Quote:
Originally Posted by
melgross 
So MS is telling everyone one thing, but doing another?
Don't you find that to be odd?
According to Wikipedia, Microsoft has 93,000 employees. Many of them communicate with the public, developers, the press, etc. The guy who was quoted may not have had the correct information, or the information he had may have been out of date. I missed where you pulled the info from, so it's possible he was misunderstood or accidentally quoted out of context. The only thing I'm pretty sure of is that it wasn't done out of malice, because discouraging app development on their own platform hurts Microsoft more than anyone else.
Apple does a brilliant job of keeping everything exactly on message. The price for that is a level of secrecy that the CIA could take notes from. Microsoft lets more people talk, and they communicate most important information well ahead of release, allowing downstream partners to plan ahead. The price for that is that sometimes the message may be garbled along the way.
I don't mean that as a way of saying Microsoft > Apple. Not at all. Just as a way of saying that the cultures are rather different, as you will be unsurprised to learn.

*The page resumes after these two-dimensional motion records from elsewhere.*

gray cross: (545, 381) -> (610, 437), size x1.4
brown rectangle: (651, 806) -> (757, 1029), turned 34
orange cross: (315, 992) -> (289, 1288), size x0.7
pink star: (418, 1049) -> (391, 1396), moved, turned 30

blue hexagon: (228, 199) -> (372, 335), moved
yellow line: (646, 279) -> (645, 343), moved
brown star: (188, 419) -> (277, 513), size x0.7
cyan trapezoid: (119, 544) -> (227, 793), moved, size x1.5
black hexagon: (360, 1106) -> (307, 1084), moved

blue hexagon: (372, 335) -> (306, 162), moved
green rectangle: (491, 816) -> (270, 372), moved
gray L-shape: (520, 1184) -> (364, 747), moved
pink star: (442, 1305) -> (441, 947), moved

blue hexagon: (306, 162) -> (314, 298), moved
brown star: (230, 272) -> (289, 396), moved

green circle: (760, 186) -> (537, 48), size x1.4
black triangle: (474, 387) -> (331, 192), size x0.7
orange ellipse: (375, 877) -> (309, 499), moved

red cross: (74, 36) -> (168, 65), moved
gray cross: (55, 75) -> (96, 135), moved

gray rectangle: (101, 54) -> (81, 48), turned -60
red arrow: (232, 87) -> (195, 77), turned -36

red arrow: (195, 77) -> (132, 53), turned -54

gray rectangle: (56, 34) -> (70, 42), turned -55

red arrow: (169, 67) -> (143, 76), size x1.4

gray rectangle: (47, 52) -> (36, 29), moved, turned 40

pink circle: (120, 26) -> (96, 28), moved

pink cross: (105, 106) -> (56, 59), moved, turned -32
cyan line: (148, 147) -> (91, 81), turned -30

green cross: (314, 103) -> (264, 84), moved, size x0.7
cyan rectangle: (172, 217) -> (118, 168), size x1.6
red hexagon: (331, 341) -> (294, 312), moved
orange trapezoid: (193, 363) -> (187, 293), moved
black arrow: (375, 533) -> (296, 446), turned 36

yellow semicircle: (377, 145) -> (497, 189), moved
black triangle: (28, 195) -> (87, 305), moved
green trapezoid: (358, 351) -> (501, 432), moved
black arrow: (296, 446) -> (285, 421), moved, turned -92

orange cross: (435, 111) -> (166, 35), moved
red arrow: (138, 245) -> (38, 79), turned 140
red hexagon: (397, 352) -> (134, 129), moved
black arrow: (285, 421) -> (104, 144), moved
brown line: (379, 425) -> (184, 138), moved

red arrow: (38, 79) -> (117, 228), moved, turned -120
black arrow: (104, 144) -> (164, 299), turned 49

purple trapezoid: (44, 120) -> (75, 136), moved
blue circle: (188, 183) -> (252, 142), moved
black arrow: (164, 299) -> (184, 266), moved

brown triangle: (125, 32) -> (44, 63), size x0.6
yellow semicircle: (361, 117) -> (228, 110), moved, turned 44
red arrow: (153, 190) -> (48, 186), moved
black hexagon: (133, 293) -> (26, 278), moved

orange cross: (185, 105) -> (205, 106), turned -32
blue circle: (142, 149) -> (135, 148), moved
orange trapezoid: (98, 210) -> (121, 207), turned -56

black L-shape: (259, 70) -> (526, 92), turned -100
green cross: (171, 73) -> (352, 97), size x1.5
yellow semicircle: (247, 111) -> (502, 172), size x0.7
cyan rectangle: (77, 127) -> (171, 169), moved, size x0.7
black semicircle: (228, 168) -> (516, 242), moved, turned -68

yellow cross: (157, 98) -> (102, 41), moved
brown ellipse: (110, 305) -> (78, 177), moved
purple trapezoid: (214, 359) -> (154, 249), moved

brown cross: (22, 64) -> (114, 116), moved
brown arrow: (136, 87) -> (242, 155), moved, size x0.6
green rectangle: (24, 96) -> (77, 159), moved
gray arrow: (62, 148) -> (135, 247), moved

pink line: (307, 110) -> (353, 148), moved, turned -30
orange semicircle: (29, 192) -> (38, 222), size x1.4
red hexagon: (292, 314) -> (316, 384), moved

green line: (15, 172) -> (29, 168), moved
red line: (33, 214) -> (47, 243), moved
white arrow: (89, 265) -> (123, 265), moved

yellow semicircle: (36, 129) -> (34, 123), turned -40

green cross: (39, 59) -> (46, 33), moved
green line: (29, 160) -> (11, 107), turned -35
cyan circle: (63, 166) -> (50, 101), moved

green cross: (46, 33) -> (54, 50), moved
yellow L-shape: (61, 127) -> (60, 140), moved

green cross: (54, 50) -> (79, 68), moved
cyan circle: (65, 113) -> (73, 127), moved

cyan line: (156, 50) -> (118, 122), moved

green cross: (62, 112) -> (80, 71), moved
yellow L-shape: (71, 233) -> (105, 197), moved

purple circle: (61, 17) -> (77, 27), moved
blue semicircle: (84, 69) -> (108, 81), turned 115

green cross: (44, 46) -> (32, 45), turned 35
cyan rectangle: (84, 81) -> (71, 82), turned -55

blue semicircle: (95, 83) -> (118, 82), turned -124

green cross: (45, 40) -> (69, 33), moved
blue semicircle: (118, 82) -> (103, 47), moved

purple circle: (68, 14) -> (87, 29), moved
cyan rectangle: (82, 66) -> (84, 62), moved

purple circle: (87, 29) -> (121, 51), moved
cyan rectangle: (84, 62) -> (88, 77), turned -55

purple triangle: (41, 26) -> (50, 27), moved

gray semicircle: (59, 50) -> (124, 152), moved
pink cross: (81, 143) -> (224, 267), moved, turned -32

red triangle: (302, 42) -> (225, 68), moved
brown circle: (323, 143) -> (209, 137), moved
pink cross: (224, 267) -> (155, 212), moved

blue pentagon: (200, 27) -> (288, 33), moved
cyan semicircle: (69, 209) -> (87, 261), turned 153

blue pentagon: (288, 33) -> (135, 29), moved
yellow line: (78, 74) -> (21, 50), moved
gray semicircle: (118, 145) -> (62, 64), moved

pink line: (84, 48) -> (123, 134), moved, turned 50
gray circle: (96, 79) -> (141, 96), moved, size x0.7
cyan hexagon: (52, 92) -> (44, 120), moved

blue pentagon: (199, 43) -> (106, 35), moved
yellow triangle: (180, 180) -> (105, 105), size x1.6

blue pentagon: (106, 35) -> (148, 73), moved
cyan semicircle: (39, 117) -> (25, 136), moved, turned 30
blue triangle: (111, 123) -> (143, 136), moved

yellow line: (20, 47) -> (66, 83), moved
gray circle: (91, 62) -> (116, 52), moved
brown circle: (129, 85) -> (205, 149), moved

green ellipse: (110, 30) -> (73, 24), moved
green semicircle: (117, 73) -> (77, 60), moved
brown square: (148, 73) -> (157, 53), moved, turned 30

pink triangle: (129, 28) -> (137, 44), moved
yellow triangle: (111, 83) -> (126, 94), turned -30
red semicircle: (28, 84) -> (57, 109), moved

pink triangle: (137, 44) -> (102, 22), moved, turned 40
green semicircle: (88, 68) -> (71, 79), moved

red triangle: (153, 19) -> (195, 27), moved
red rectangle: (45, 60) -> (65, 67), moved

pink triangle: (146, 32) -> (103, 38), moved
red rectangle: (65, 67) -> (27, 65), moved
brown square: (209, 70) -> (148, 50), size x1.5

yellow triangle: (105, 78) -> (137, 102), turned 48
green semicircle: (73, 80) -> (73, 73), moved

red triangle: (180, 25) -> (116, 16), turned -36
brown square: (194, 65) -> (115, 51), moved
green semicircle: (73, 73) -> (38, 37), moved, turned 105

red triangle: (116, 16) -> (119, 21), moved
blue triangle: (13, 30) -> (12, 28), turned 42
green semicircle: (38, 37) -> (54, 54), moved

While this would certainly be confusing to any new developers (such as the iPhone developers they apparently hope to recruit), Microsoft developers are pretty well trained to just go to MSDN or wherever and find the tools we (I do enterprise-type apps, not mobile, but same idea) need. We also know how the tools work well enough to be pretty sure that 6.5 apps are not going to be all that different from other 6.x apps (or 5.x, 2003, etc.), and that they're almost certainly not going to suddenly ban all non-approved applications from the device. As far as Microsoft is concerned, it's a tiny, possibly slightly broken, computer, but still a computer. And if you need to run an app on a computer, you build an executable, load it on the device, and launch it. Even the Zune and the XBox have free, accessible developer tools nowadays.